Machine Learning Inference Performance

The new SoC generations also bring with them new AI capabilities, however things are quite different in terms of their capabilities. We saw the Snapdragon 865 add to the table a whole lot of new Tensor core performance which should accelerate ML workloads, but the software still plays a big role in being able to extract that capability out of the hardware.

Samsung’s Exynos 990 is quite odd here in this regard, the company quoted the SoC’s NPU and DSP being able to deliver a 10TOPs but it’s not clear how this figure is broken down. SLSI has also been able to take advantage of the new Mali-G77 GPU and its ML abilities, exposing them through NNAPI.

We’re skipping AIMark for today’s test as the benchmark couldn’t support hardware acceleration for either device, lacking updated support for neither Qualcomm’s or SLSI’s ML SDK’s. We thus fall back to AIBenchmark 3, which uses NNAPI acceleration.

AIBenchmark 3

AIBenchmark takes a different approach to benchmarking. Here the test uses the hardware agnostic NNAPI in order to accelerate inferencing, meaning it doesn’t use any proprietary aspects of a given hardware except for the drivers that actually enable the abstraction between software and hardware. This approach is more apples-to-apples, but also means that we can’t do cross-platform comparisons, like testing iPhones.

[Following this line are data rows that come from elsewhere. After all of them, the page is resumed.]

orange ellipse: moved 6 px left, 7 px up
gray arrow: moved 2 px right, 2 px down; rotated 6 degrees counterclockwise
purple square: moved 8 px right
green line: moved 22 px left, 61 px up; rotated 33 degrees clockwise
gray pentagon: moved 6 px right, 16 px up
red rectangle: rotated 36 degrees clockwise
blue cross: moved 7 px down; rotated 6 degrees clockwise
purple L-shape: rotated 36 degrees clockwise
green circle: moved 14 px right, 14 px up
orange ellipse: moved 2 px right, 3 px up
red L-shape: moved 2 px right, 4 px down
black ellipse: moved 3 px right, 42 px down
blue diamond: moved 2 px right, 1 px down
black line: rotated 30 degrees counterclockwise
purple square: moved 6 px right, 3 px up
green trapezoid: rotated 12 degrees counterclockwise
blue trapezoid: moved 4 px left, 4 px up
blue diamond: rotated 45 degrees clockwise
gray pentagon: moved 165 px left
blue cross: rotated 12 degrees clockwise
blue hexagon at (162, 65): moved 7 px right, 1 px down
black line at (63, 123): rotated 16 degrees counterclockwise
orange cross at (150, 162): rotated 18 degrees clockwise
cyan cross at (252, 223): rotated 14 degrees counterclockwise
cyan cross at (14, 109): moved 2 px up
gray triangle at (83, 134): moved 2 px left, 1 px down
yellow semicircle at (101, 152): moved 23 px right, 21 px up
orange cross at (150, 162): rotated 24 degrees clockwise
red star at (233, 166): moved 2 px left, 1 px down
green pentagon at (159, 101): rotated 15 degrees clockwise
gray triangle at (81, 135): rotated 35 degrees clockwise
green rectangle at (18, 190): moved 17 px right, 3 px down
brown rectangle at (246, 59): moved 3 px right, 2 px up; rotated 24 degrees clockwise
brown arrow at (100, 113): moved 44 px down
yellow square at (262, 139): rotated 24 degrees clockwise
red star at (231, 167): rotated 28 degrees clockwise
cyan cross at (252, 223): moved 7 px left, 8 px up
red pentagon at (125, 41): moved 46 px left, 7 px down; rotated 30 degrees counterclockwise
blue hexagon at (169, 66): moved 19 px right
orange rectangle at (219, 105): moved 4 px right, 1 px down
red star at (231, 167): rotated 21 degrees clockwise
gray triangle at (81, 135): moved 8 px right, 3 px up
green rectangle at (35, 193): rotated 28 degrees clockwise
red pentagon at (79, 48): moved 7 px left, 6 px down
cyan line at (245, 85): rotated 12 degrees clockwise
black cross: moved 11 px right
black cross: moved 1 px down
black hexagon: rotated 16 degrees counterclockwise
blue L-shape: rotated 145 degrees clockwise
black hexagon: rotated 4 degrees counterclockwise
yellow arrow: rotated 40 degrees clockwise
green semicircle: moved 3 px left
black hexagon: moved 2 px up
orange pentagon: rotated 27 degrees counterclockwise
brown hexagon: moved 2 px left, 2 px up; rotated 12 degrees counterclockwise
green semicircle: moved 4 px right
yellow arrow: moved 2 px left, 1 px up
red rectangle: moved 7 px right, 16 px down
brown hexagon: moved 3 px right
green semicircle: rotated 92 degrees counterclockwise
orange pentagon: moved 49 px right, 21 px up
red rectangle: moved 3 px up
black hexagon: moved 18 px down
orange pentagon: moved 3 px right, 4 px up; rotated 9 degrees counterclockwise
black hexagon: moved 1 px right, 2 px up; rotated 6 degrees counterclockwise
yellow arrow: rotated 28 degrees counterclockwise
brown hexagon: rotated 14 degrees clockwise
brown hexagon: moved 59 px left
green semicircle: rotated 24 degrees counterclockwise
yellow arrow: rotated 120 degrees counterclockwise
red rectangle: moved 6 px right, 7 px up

We’re publishing one-shot inference times. The difference here to sustained performance inference times is that these figures have more timing overhead on the part of the software stack from initializing the test to actually executing the computation.

AIBenchmark 3 - NNAPI CPU

We’re segregating the AIBenchmark scores by execution block, starting off with the regular CPU workloads that simply use TensorFlow libraries and do not attempt to run on specialized hardware blocks.

AIBenchmark 3 - 1 - The Life - CPU/FP AIBenchmark 3 - 2 - Zoo - CPU/FP AIBenchmark 3 - 3 - Pioneers - CPU/INT AIBenchmark 3 - 4 - Let's Play - CPU/FP AIBenchmark 3 - 7 - Ms. Universe - CPU/FP AIBenchmark 3 - 7 - Ms. Universe - CPU/INT AIBenchmark 3 - 8 - Blur iT! - CPU/FP

In the purely CPU accelerated workloads, we’re seeing both phones performing very well, but the Snapdragon 865’s A77 cores here are evidently in the lead by a good margin. It’s to be noted that the scores are also updated for the S10 phones – I noted a big performance boost with the Android 10 updates and the newer NNAPI versions of the test.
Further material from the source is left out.